How much do our oversized McMansions need to shrink to be sustainable?
If the world used resources sustainably and equitably, the average home for a single person would be no larger than 215 square feet, and a four-person family would live in no more than 860 square feet.
As sustainability challenges grow, houses are also growing: Over the last seven decades, the average American house has nearly tripled in size at the same time as the number of people living in each household has dropped. “New construction of homes keeps getting bigger and bigger,” says Maurie Cohen, a professor at New Jersey Institute of Technology and author of a new paper reporting these conclusions, published in the journal Housing, Theory & Society. “It drops off during periods of recession, but then it recovers. And this was sort of part of an effort of trying to begin a discussion about developing a new housing paradigm that’s not so much focused on ‘bigger is better.’”

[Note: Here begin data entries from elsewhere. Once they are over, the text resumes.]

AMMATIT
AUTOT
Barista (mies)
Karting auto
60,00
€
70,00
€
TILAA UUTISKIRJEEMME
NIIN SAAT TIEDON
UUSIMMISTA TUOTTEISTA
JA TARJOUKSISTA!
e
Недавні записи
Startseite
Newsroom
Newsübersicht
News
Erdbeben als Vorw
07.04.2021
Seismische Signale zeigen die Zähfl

Cohen used data about global resource availability and consumption to make the calculations. “I operated under the presumption that if everyone around the world had access to what we might think of as an equitable amount of living space, what would that be?” he says. While an 860-square-foot house for a family of four sounds tiny by today’s standards, “in actual fact it’s not much smaller than what a standard size suburban house being built in the 1960s in the United States was, and it’s also only a little bit smaller than new construction is in some countries around the world, including the U.K.”
He argues that green building tech, like solar power, gets more attention than shrinking size, which also dramatically shrinks energy use and has other environmental benefits. “The design of sustainable communities is not about green technologies,” he says. “It’s about the underlying code. It’s about zoning. It’s about the building code. It’s about property taxes. In most communities, property taxes, in fact, incentivize people to build bigger rather than smaller because we don’t have a progressive system of property taxation. So these kind of boring things about zoning, and about taxes and about building codes—that’s where the change is going to occur.”

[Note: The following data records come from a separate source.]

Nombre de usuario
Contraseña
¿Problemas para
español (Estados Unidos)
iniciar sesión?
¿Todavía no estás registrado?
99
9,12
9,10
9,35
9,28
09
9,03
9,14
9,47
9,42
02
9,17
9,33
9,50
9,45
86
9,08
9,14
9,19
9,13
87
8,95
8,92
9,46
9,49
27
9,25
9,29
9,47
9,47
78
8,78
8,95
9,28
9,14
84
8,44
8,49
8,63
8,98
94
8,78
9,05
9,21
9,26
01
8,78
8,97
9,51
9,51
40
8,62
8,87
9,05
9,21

Making those changes in the U.S., obviously, is challenging, when the system is set up to reward bigger sizes—developers and real estate agents make more money selling larger houses, and cities earn more in taxes. Still, Cohen points to examples suggesting that there’s a growing willingness to live in smaller spaces. Cities such as L.A. are pushing for the construction of more tiny backyard houses to tackle the housing crisis. Coliving buildings—despite the demise of companies such as Campus, which once had nearly 30 shared housing spaces—continue to grow. Tiny houses are still popular (though Cohen notes that putting a tiny house in the woods, where many exist because city regulations don’t allow them, isn’t sustainable, since it forces people to drive). In Finland, a company called Kastelli makes tiny prefab homes, some around 500 square feet. In San Francisco, a developer building prefab apartment buildings has proposed 160-square-foot microapartments for people experiencing homelessness. “There does seem to be a shift taking place,” Cohen says.